[TASK INSTRUCTIONS] Please set down only the lines below starting with the line with "e und Design" and going on through the line with "10 Cose da vedere a Chicago", verbatim and without pictures.

Stored data entries:
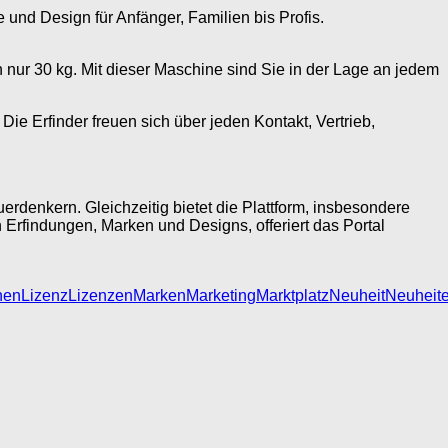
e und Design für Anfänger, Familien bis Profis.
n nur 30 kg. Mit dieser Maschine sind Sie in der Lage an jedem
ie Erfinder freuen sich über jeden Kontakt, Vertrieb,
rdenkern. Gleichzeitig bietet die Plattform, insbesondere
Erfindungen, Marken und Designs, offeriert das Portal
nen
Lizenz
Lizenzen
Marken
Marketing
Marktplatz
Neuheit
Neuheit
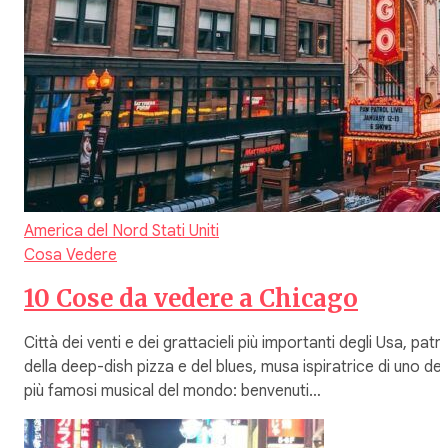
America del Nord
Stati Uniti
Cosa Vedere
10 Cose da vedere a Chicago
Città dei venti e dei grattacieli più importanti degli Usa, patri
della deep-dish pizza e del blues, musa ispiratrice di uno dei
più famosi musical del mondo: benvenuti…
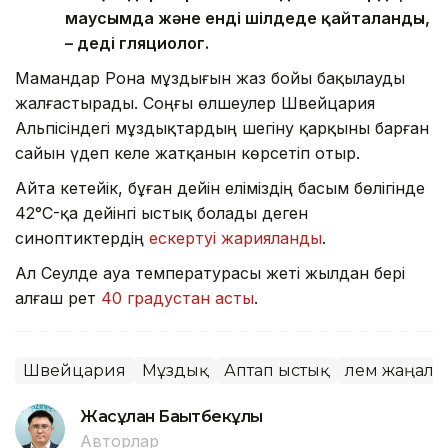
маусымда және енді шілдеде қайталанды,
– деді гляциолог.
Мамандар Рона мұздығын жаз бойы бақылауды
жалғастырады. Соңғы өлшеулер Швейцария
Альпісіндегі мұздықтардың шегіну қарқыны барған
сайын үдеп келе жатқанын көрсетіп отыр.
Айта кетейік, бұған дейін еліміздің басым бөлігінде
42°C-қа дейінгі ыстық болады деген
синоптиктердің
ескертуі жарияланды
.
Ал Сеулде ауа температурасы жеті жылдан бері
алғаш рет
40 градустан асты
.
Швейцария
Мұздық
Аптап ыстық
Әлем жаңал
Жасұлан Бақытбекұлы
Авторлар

==

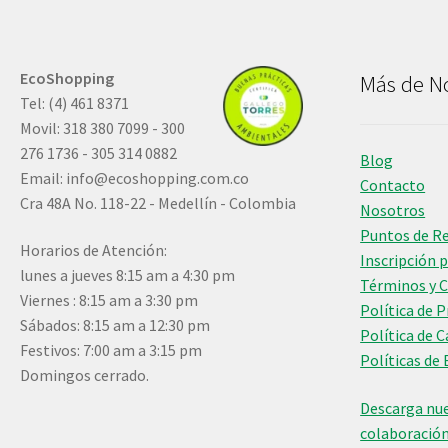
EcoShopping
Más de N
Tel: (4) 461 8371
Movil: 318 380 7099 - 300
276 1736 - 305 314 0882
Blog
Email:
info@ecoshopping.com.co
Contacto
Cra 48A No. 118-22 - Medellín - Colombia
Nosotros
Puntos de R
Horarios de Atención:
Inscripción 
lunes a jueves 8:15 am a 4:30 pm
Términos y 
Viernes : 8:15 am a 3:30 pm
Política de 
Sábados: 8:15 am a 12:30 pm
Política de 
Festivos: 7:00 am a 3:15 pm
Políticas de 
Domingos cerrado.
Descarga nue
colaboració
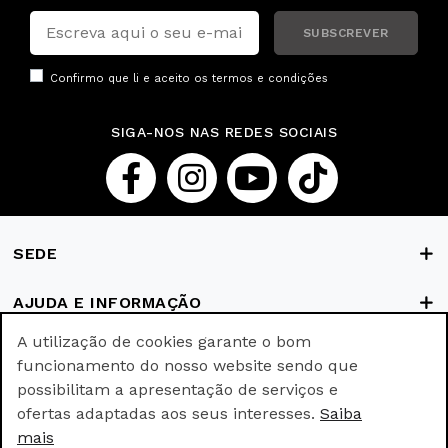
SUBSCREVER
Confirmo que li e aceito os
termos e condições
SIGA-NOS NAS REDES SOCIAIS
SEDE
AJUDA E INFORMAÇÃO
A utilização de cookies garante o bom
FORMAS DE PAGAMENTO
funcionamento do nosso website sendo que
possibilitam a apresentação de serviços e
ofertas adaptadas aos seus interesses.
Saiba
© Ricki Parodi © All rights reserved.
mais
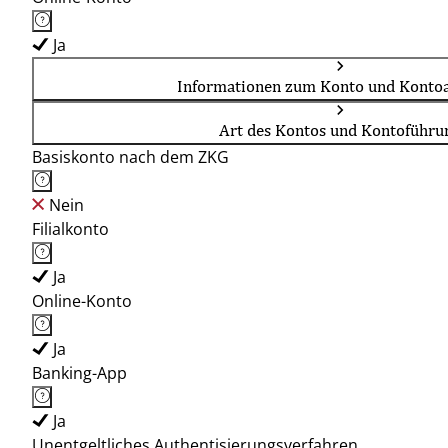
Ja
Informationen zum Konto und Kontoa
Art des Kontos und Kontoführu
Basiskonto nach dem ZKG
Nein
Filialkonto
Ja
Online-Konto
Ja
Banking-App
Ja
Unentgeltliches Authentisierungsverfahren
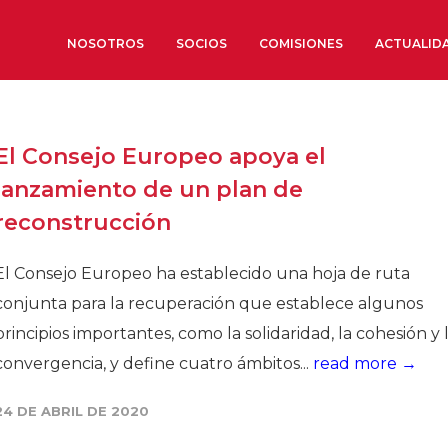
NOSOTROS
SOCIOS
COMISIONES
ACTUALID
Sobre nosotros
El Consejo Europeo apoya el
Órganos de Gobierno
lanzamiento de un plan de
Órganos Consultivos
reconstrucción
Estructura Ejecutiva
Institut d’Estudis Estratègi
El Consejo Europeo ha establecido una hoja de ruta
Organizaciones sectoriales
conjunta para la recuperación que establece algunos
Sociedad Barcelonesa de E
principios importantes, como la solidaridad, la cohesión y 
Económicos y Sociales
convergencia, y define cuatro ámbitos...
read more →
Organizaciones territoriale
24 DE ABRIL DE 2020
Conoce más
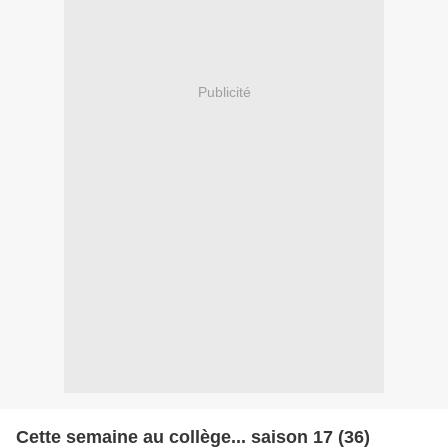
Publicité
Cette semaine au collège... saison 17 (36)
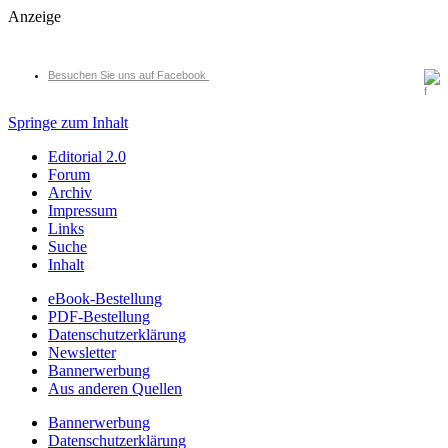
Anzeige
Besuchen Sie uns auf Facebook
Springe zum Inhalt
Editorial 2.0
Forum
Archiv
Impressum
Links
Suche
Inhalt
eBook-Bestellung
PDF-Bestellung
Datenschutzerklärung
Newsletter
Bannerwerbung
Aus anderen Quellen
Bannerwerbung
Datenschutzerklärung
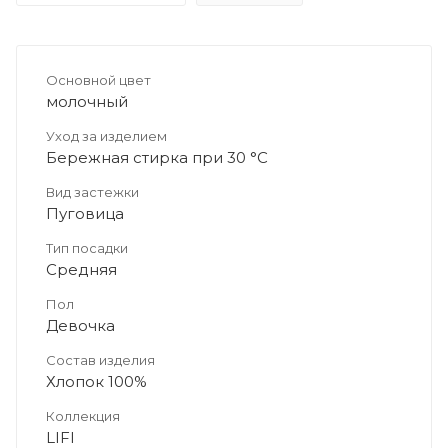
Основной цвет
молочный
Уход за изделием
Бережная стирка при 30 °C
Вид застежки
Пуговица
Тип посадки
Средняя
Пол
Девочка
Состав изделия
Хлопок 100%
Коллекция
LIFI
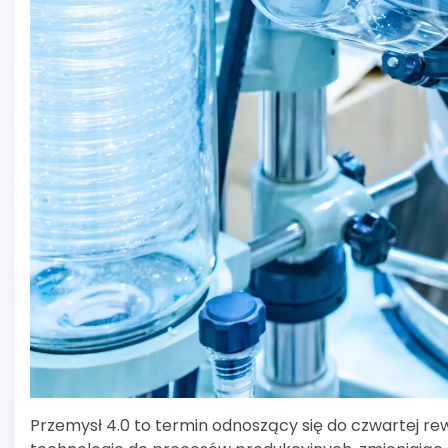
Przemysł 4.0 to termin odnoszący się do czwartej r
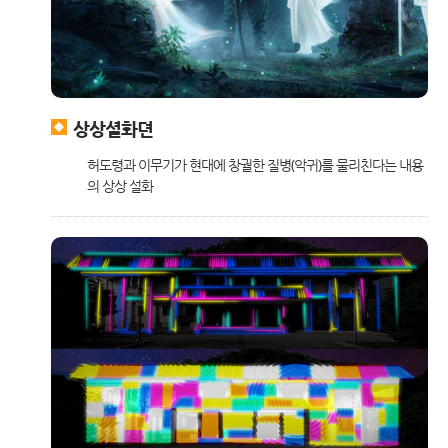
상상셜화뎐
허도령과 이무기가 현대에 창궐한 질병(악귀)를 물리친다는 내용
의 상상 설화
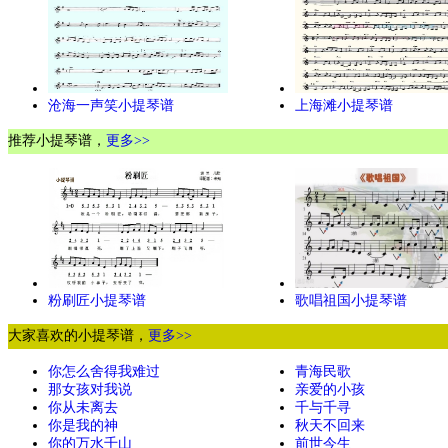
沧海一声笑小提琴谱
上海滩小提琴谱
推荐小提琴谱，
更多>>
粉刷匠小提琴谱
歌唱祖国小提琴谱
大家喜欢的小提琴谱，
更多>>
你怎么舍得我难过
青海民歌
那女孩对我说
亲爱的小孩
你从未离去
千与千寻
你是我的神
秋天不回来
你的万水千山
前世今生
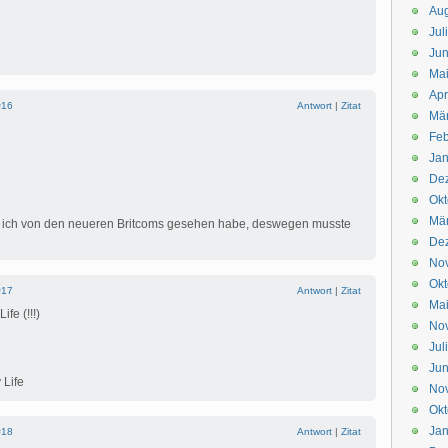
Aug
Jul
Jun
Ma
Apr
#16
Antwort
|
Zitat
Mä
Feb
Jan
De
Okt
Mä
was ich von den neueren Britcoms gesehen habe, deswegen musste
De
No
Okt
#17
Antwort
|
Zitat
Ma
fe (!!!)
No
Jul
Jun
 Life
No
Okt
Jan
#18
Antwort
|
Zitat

[YOUR RESPONSE]
e und Design für Anfänger, Familien bis Profis.
n nur 30 kg. Mit dieser Maschine sind Sie in der Lage an jedem
ie Erfinder freuen sich über jeden Kontakt, Vertrieb,
rdenkern. Gleichzeitig bietet die Plattform, insbesondere
Erfindungen, Marken und Designs, offeriert das Portal
nen
Lizenz
Lizenzen
Marken
Marketing
Marktplatz
Neuheit
Neuheit
America del Nord
Stati Uniti
Cosa Vedere
10 Cose da vedere a Chicago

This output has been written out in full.